Mortgage insurance is stumbling back into its corner as we head into the final round!
Round 5: Convenience – Is ‘quick and easy’ worth it long-term?
Many people have mortgage insurance because of its convenience – you can purchase coverage directly from the financial institution that’s lending you your mortgage. And your premiums are often tacked on to your monthly mortgage payment.
“The problem is that people are presented with mortgage insurance by professionals who are not necessarily trained to properly explain the pros and cons in-depth,” says Ransome.

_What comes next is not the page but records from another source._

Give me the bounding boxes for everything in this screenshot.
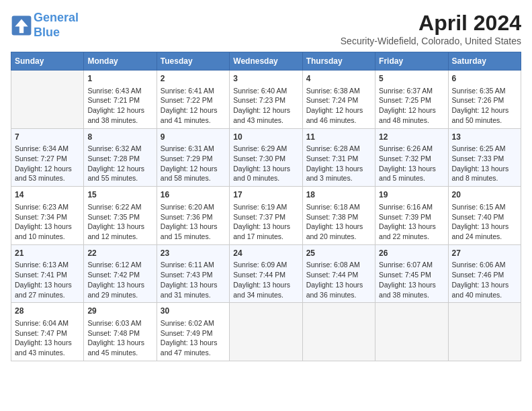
calendar-cell: 2Sunrise: 6:41 AMSunset: 7:22 PMDaylight…	[157, 71, 229, 129]
calendar-cell	[448, 303, 521, 361]
weekday-header-sunday: Sunday	[11, 52, 84, 71]
day-info: Sunrise: 6:02 AMSunset: 7:49 PMDaylight:…	[161, 318, 226, 358]
logo-line2: Blue	[34, 26, 60, 39]
calendar-cell: 10Sunrise: 6:29 AMSunset: 7:30 PMDayligh…	[230, 128, 302, 187]
day-info: Sunrise: 6:20 AMSunset: 7:36 PMDaylight:…	[161, 202, 226, 242]
day-number: 13	[452, 132, 517, 143]
calendar-cell: 7Sunrise: 6:34 AMSunset: 7:27 PMDaylight…	[11, 128, 84, 187]
week-row-2: 7Sunrise: 6:34 AMSunset: 7:27 PMDaylight…	[11, 128, 521, 187]
day-info: Sunrise: 6:18 AMSunset: 7:38 PMDaylight:…	[306, 202, 371, 242]
calendar-cell	[375, 303, 448, 361]
day-number: 14	[15, 189, 80, 201]
calendar-cell: 29Sunrise: 6:03 AMSunset: 7:48 PMDayligh…	[84, 303, 157, 361]
calendar-cell: 3Sunrise: 6:40 AMSunset: 7:23 PMDaylight…	[230, 71, 302, 129]
calendar-cell	[11, 71, 84, 129]
day-info: Sunrise: 6:15 AMSunset: 7:40 PMDaylight:…	[452, 202, 517, 242]
day-info: Sunrise: 6:16 AMSunset: 7:39 PMDaylight:…	[379, 202, 444, 242]
day-info: Sunrise: 6:23 AMSunset: 7:34 PMDaylight:…	[15, 202, 80, 242]
calendar-cell: 12Sunrise: 6:26 AMSunset: 7:32 PMDayligh…	[375, 128, 448, 187]
day-number: 20	[452, 189, 517, 201]
calendar-table: SundayMondayTuesdayWednesdayThursdayFrid…	[11, 52, 521, 361]
day-number: 25	[306, 248, 371, 259]
calendar-cell: 22Sunrise: 6:12 AMSunset: 7:42 PMDayligh…	[84, 244, 157, 303]
day-info: Sunrise: 6:12 AMSunset: 7:42 PMDaylight:…	[87, 260, 152, 300]
day-info: Sunrise: 6:09 AMSunset: 7:44 PMDaylight:…	[233, 260, 298, 300]
calendar-cell: 14Sunrise: 6:23 AMSunset: 7:34 PMDayligh…	[11, 187, 84, 245]
page-header: General Blue April 2024 Security-Widefie…	[11, 11, 521, 46]
calendar-header: SundayMondayTuesdayWednesdayThursdayFrid…	[11, 52, 521, 71]
calendar-cell: 20Sunrise: 6:15 AMSunset: 7:40 PMDayligh…	[448, 187, 521, 245]
day-number: 8	[87, 132, 152, 143]
day-info: Sunrise: 6:41 AMSunset: 7:22 PMDaylight:…	[161, 86, 226, 126]
day-info: Sunrise: 6:38 AMSunset: 7:24 PMDaylight:…	[306, 86, 371, 126]
day-info: Sunrise: 6:19 AMSunset: 7:37 PMDaylight:…	[233, 202, 298, 242]
day-number: 18	[306, 189, 371, 201]
calendar-cell: 28Sunrise: 6:04 AMSunset: 7:47 PMDayligh…	[11, 303, 84, 361]
day-info: Sunrise: 6:37 AMSunset: 7:25 PMDaylight:…	[379, 86, 444, 126]
calendar-cell: 25Sunrise: 6:08 AMSunset: 7:44 PMDayligh…	[302, 244, 375, 303]
day-number: 2	[161, 73, 226, 85]
day-info: Sunrise: 6:25 AMSunset: 7:33 PMDaylight:…	[452, 144, 517, 183]
calendar-cell: 11Sunrise: 6:28 AMSunset: 7:31 PMDayligh…	[302, 128, 375, 187]
logo-line1: General	[34, 11, 79, 24]
weekday-header-saturday: Saturday	[448, 52, 521, 71]
day-info: Sunrise: 6:08 AMSunset: 7:44 PMDaylight:…	[306, 260, 371, 300]
weekday-header-thursday: Thursday	[302, 52, 375, 71]
calendar-cell: 13Sunrise: 6:25 AMSunset: 7:33 PMDayligh…	[448, 128, 521, 187]
week-row-1: 1Sunrise: 6:43 AMSunset: 7:21 PMDaylight…	[11, 71, 521, 129]
day-info: Sunrise: 6:06 AMSunset: 7:46 PMDaylight:…	[452, 260, 517, 300]
day-info: Sunrise: 6:03 AMSunset: 7:48 PMDaylight:…	[87, 318, 152, 358]
day-number: 21	[15, 248, 80, 259]
day-info: Sunrise: 6:31 AMSunset: 7:29 PMDaylight:…	[161, 144, 226, 183]
day-number: 26	[379, 248, 444, 259]
day-info: Sunrise: 6:43 AMSunset: 7:21 PMDaylight:…	[87, 86, 152, 126]
calendar-cell	[302, 303, 375, 361]
week-row-5: 28Sunrise: 6:04 AMSunset: 7:47 PMDayligh…	[11, 303, 521, 361]
week-row-3: 14Sunrise: 6:23 AMSunset: 7:34 PMDayligh…	[11, 187, 521, 245]
day-info: Sunrise: 6:29 AMSunset: 7:30 PMDaylight:…	[233, 144, 298, 183]
day-number: 24	[233, 248, 298, 259]
calendar-cell: 24Sunrise: 6:09 AMSunset: 7:44 PMDayligh…	[230, 244, 302, 303]
calendar-cell: 6Sunrise: 6:35 AMSunset: 7:26 PMDaylight…	[448, 71, 521, 129]
location-title: Security-Widefield, Colorado, United Sta…	[341, 36, 521, 46]
calendar-cell: 19Sunrise: 6:16 AMSunset: 7:39 PMDayligh…	[375, 187, 448, 245]
day-number: 19	[379, 189, 444, 201]
day-number: 1	[87, 73, 152, 85]
day-info: Sunrise: 6:40 AMSunset: 7:23 PMDaylight:…	[233, 86, 298, 126]
day-number: 6	[452, 73, 517, 85]
week-row-4: 21Sunrise: 6:13 AMSunset: 7:41 PMDayligh…	[11, 244, 521, 303]
weekday-header-wednesday: Wednesday	[230, 52, 302, 71]
weekday-row: SundayMondayTuesdayWednesdayThursdayFrid…	[11, 52, 521, 71]
day-number: 3	[233, 73, 298, 85]
calendar-cell: 1Sunrise: 6:43 AMSunset: 7:21 PMDaylight…	[84, 71, 157, 129]
day-info: Sunrise: 6:07 AMSunset: 7:45 PMDaylight:…	[379, 260, 444, 300]
day-number: 7	[15, 132, 80, 143]
calendar-cell: 17Sunrise: 6:19 AMSunset: 7:37 PMDayligh…	[230, 187, 302, 245]
day-number: 16	[161, 189, 226, 201]
logo: General Blue	[11, 11, 79, 40]
day-number: 27	[452, 248, 517, 259]
calendar-cell: 21Sunrise: 6:13 AMSunset: 7:41 PMDayligh…	[11, 244, 84, 303]
day-number: 4	[306, 73, 371, 85]
weekday-header-monday: Monday	[84, 52, 157, 71]
day-number: 9	[161, 132, 226, 143]
day-number: 5	[379, 73, 444, 85]
weekday-header-friday: Friday	[375, 52, 448, 71]
day-number: 10	[233, 132, 298, 143]
day-number: 12	[379, 132, 444, 143]
day-info: Sunrise: 6:22 AMSunset: 7:35 PMDaylight:…	[87, 202, 152, 242]
day-number: 23	[161, 248, 226, 259]
day-number: 28	[15, 306, 80, 317]
calendar-cell: 16Sunrise: 6:20 AMSunset: 7:36 PMDayligh…	[157, 187, 229, 245]
calendar-cell: 23Sunrise: 6:11 AMSunset: 7:43 PMDayligh…	[157, 244, 229, 303]
day-info: Sunrise: 6:13 AMSunset: 7:41 PMDaylight:…	[15, 260, 80, 300]
day-number: 15	[87, 189, 152, 201]
day-info: Sunrise: 6:35 AMSunset: 7:26 PMDaylight:…	[452, 86, 517, 126]
calendar-cell: 8Sunrise: 6:32 AMSunset: 7:28 PMDaylight…	[84, 128, 157, 187]
calendar-cell: 5Sunrise: 6:37 AMSunset: 7:25 PMDaylight…	[375, 71, 448, 129]
day-number: 30	[161, 306, 226, 317]
weekday-header-tuesday: Tuesday	[157, 52, 229, 71]
calendar-cell: 9Sunrise: 6:31 AMSunset: 7:29 PMDaylight…	[157, 128, 229, 187]
logo-text: General Blue	[34, 11, 79, 40]
calendar-cell: 30Sunrise: 6:02 AMSunset: 7:49 PMDayligh…	[157, 303, 229, 361]
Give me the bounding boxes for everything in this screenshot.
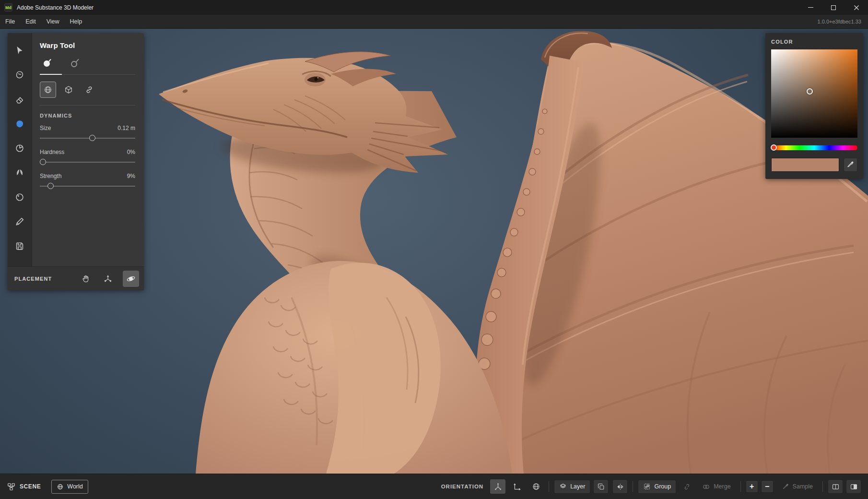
orbit-ball-icon	[126, 273, 136, 284]
window-title: Adobe Substance 3D Modeler	[17, 4, 94, 11]
eyedropper-icon	[846, 161, 855, 169]
minimize-button[interactable]	[799, 0, 822, 15]
orbit-placement-button[interactable]	[123, 271, 139, 287]
split-tool-button[interactable]	[11, 163, 29, 182]
warp-tool-panel: Warp Tool DYNAMICS Size	[32, 33, 144, 266]
color-heading: COLOR	[771, 39, 857, 45]
slice-tool-button[interactable]	[11, 139, 29, 158]
maximize-button[interactable]	[822, 0, 845, 15]
strength-slider-knob[interactable]	[47, 183, 54, 189]
hardness-label: Hardness	[40, 149, 64, 155]
round-brush-icon	[41, 57, 53, 69]
paint-tool-button[interactable]	[11, 188, 29, 207]
separator	[822, 481, 823, 492]
axes-button[interactable]	[509, 479, 525, 494]
duplicate-icon	[597, 483, 605, 491]
duplicate-button[interactable]	[593, 479, 609, 494]
select-cursor-icon	[14, 45, 25, 56]
close-button[interactable]	[845, 0, 868, 15]
link-mode-button[interactable]	[81, 82, 97, 98]
paint-ball-icon	[14, 192, 25, 202]
group-button[interactable]: Group	[638, 480, 676, 494]
split-view-filled-button[interactable]	[846, 479, 861, 494]
separator	[633, 481, 633, 492]
move-placement-button[interactable]	[101, 272, 115, 286]
hardness-slider-knob[interactable]	[40, 159, 46, 165]
merge-button[interactable]: Merge	[697, 480, 735, 494]
cube-space-button[interactable]	[60, 82, 77, 98]
link-off-icon	[683, 483, 691, 491]
status-bar: SCENE World ORIENTATION Layer Group Merg…	[0, 474, 868, 499]
save-tool-button[interactable]	[11, 237, 29, 256]
active-brush-indicator	[40, 74, 62, 75]
dynamics-heading: DYNAMICS	[40, 113, 135, 119]
scene-hierarchy-icon	[7, 482, 16, 491]
scene-group[interactable]: SCENE	[7, 482, 41, 491]
separator	[549, 481, 549, 492]
select-tool-button[interactable]	[11, 41, 29, 60]
separator	[740, 481, 741, 492]
menu-view[interactable]: View	[41, 15, 65, 28]
color-panel: COLOR	[765, 33, 863, 179]
version-label: 1.0.0+e3fdbec1.33	[818, 19, 861, 24]
sphere-space-button[interactable]	[40, 82, 56, 98]
hue-slider[interactable]	[771, 145, 857, 150]
menu-help[interactable]: Help	[65, 15, 88, 28]
size-slider[interactable]	[40, 134, 135, 143]
panel-title: Warp Tool	[40, 41, 135, 49]
sphere-space-icon	[43, 85, 53, 95]
strength-slider[interactable]	[40, 182, 135, 190]
pencil-tool-button[interactable]	[11, 212, 29, 231]
hardness-slider[interactable]	[40, 158, 135, 166]
sculpt-tool-button[interactable]	[11, 65, 29, 84]
hardness-slider-group: Hardness 0%	[40, 149, 135, 166]
link-group-button[interactable]	[679, 479, 694, 494]
merge-icon	[702, 483, 710, 491]
mirror-icon	[616, 483, 624, 491]
current-color-swatch	[771, 158, 839, 172]
eyedropper-button[interactable]	[844, 158, 857, 172]
slice-pie-icon	[14, 143, 25, 154]
split-view-filled-icon	[850, 483, 858, 491]
warp-tool-button[interactable]	[11, 114, 29, 133]
hand-icon	[81, 274, 91, 284]
hand-placement-button[interactable]	[79, 272, 93, 286]
merge-label: Merge	[714, 483, 730, 490]
round-brush-button[interactable]	[40, 57, 54, 69]
tool-panel: Warp Tool DYNAMICS Size	[8, 33, 144, 290]
warp-blob-icon	[14, 118, 25, 130]
world-space-button[interactable]	[528, 479, 544, 494]
size-slider-knob[interactable]	[89, 135, 95, 141]
world-button[interactable]: World	[51, 480, 88, 494]
stamp-brush-button[interactable]	[68, 57, 82, 69]
menubar: File Edit View Help 1.0.0+e3fdbec1.33	[0, 15, 868, 29]
sample-label: Sample	[793, 483, 813, 490]
xyz-axes-icon	[513, 482, 522, 491]
subtract-button[interactable]: −	[761, 480, 774, 493]
erase-tool-button[interactable]	[11, 90, 29, 109]
split-view-icon	[832, 483, 840, 491]
scene-label: SCENE	[20, 483, 41, 490]
app-window: { "colors": { "accent_blue": "#3d87e0", …	[0, 0, 868, 499]
orientation-label: ORIENTATION	[441, 484, 484, 489]
color-picker-handle[interactable]	[807, 88, 813, 95]
tool-strip	[8, 33, 32, 266]
mode-row	[40, 82, 135, 106]
move-3d-icon	[103, 274, 113, 284]
sample-button[interactable]: Sample	[777, 480, 818, 494]
add-button[interactable]: +	[746, 480, 758, 493]
minimize-icon	[808, 7, 813, 8]
close-icon	[854, 5, 859, 11]
split-view-button[interactable]	[828, 479, 843, 494]
mirror-button[interactable]	[612, 479, 628, 494]
sculpt-blob-icon	[14, 70, 25, 80]
menu-edit[interactable]: Edit	[20, 15, 41, 28]
sample-dropper-icon	[782, 483, 789, 490]
saturation-value-picker[interactable]	[771, 49, 857, 138]
layer-label: Layer	[570, 483, 585, 490]
hue-slider-knob[interactable]	[771, 144, 777, 151]
menu-file[interactable]: File	[0, 15, 20, 28]
layer-button[interactable]: Layer	[554, 480, 590, 494]
gizmo-button[interactable]	[490, 479, 505, 494]
hardness-slider-track	[40, 162, 135, 163]
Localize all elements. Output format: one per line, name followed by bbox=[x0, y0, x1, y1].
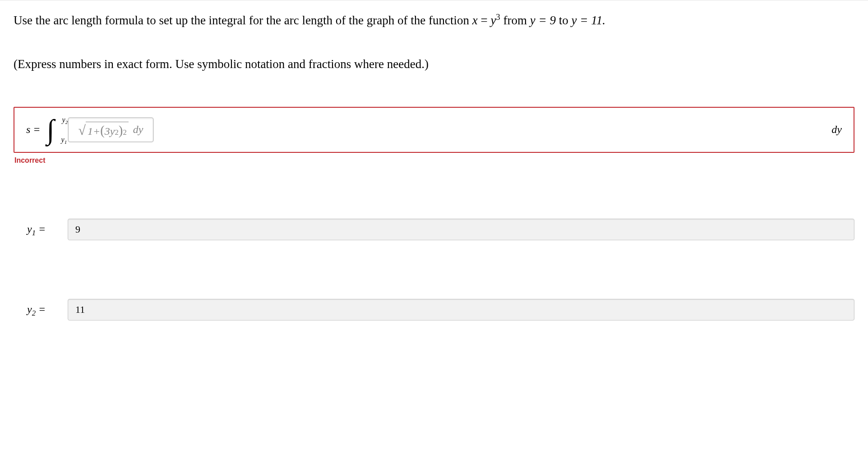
function-rhs: y3 bbox=[490, 14, 500, 27]
coef-3: 3 bbox=[105, 125, 110, 137]
one: 1 bbox=[88, 125, 93, 137]
y2-label: y2 = bbox=[27, 303, 68, 316]
y-equals-11: y = 11. bbox=[572, 14, 605, 27]
y1-label: y1 = bbox=[27, 223, 68, 235]
var-y: y bbox=[110, 125, 115, 137]
integrand-answer-box: s = ∫ y2 y1 √ 1 + ( 3y2 )2 dy dy bbox=[14, 107, 854, 153]
upper-limit: y2 bbox=[62, 116, 68, 124]
problem-instruction: (Express numbers in exact form. Use symb… bbox=[14, 57, 429, 71]
lparen-icon: ( bbox=[100, 123, 105, 138]
function-lhs: x bbox=[472, 14, 478, 27]
problem-text-part: Use the arc length formula to set up the… bbox=[14, 14, 472, 27]
sqrt-icon: √ bbox=[78, 124, 86, 137]
var-y: y bbox=[490, 14, 496, 27]
y-equals-9: y = 9 bbox=[530, 14, 556, 27]
y2-input[interactable]: 11 bbox=[68, 299, 854, 321]
question-container: Use the arc length formula to set up the… bbox=[0, 0, 868, 348]
y2-row: y2 = 11 bbox=[27, 299, 854, 321]
integrand-input[interactable]: √ 1 + ( 3y2 )2 dy bbox=[68, 118, 154, 142]
exponent-3: 3 bbox=[496, 12, 500, 22]
integral-sign-wrap: ∫ y2 y1 bbox=[47, 119, 55, 141]
y1-input[interactable]: 9 bbox=[68, 219, 854, 240]
dy-trailing: dy bbox=[831, 124, 842, 136]
integral-expression: s = ∫ y2 y1 bbox=[26, 119, 60, 141]
integral-sign-icon: ∫ bbox=[47, 119, 55, 141]
problem-statement: Use the arc length formula to set up the… bbox=[14, 9, 854, 75]
y1-row: y1 = 9 bbox=[27, 219, 854, 240]
to-text: to bbox=[556, 14, 572, 27]
rparen-icon: ) bbox=[119, 123, 123, 138]
from-text: from bbox=[500, 14, 530, 27]
dy-inside: dy bbox=[133, 124, 143, 136]
sqrt-expression: √ 1 + ( 3y2 )2 bbox=[78, 122, 129, 138]
plus: + bbox=[93, 125, 100, 137]
lower-limit: y1 bbox=[61, 136, 67, 144]
var-x: x bbox=[472, 14, 478, 27]
equals: = bbox=[478, 14, 491, 27]
s-equals: s = bbox=[26, 124, 41, 136]
status-incorrect: Incorrect bbox=[14, 156, 854, 165]
sqrt-content: 1 + ( 3y2 )2 bbox=[86, 122, 129, 138]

“Mortgage insurance applications are quick and easy – they only ask about five questions. Life insurance applications ask thirty or more questions and often require a medical exam, so it’s no surprise that mortgage insurance doesn’t offer the same level of coverage. And some people who are approved for mortgage insurance would actually have been declined for life insurance. Plus, just because you’re approved, that doesn’t mean your mortgage insurance will actually pay out.”
Moral of the story is: convenience is great, but not at the expense of quality protection for your family.
And that’s the final bell!
Summary: Let’s go to the judge’s scorecards!
By now, it should be obvious based on mortgage insurances’ bruised and battered appearance that life insurance is the clear winner. But to sum up our analysis, Jason highlights the three main factors that cost mortgage insurance this fight:
- With mortgage insurance you cannot name a beneficiary
- You also cannot apply for more coverage than mortgage debt – as a result, most people are underinsured
- Mortgage insurance is a decreasing benefit – why choose coverage that decreases when you could purchase protection that never loses value?
“The future is all about options,” says Ransome. “You can’t predict what’s going to happen so you want to set yourself up with the most options, and life insurance is the best way to do that.”
If you’re now in the market for mortgage protection, you may want to consider term life insurance from Foresters Financial. You can select coverage that matches the length of your mortgage (e.g. a 30 year term to match your 30 year mortgage) and depending on your policy, you may have the option to extend your coverage by converting your term policy to a whole life policy down the road.
Term life insurance compared to Mortgage insurance
|Term life insurance||Mortgage insurance|
|You own the policy||The lender (e.g. bank) owns the policy|
|You name the beneficiary||You cannot name the beneficiary because the lender is the beneficiary|
|For most types of life insurance, death benefit and premiums stay the same over the course of your policy||Death benefit decreases along with your mortgage – but your premiums stay the same!|
|Protects your lifestyle – e.g. mortgage, income replacement, final expenses, children’s tuition, etc.||Protects your debt – i.e. the amount of your mortgage at the time of claim|
|Your insurance is tied to you, so even if you change lenders your policy remains unaffected||Your insurance is tied to the mortgage lender, so if you change lenders, your policy is terminated and you must re-apply / re-qualify for coverage from your new lender|
|Your policy can cover you for your whole life or a term of your choosing||Your insurance ends with the term of your mortgage|
414855 CAN/US (04/17)
Foresters, their employees and life insurance representatives, do not provide, on Foresters behalf, financial advice. Prospective purchasers should consult their individual advisor.